WHAT THE TASK ASKS: Read through the entries below and copy each line where "reproductive" turns up.

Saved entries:
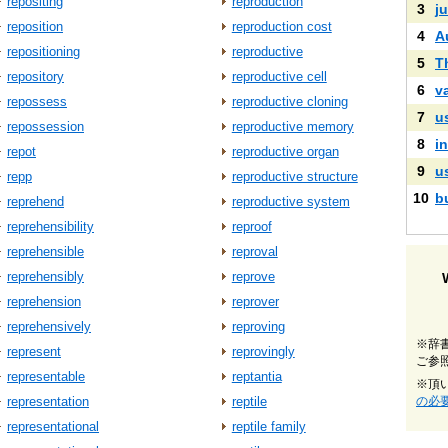
repositing
reproduction
3
ju
reposition
reproduction cost
4
A
repositioning
reproductive
5
T
repository
reproductive cell
6
v
repossess
reproductive cloning
7
u
repossession
reproductive memory
8
i
repot
reproductive organ
9
u
repp
reproductive structure
10
b
reprehend
reproductive system
reprehensibility
reproof
reprehensible
reproval
reprehensibly
reprove
reprehension
reprover
reprehensively
reproving
※辞
represent
reprovingly
ご参
representable
reptantia
※頂
representation
reptile
の必
representational
reptile family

RESULT OF THE EXERCISE:
reproductive
reproductive cell
reproductive cloning
reproductive memory
reproductive organ
reproductive structure
reproductive system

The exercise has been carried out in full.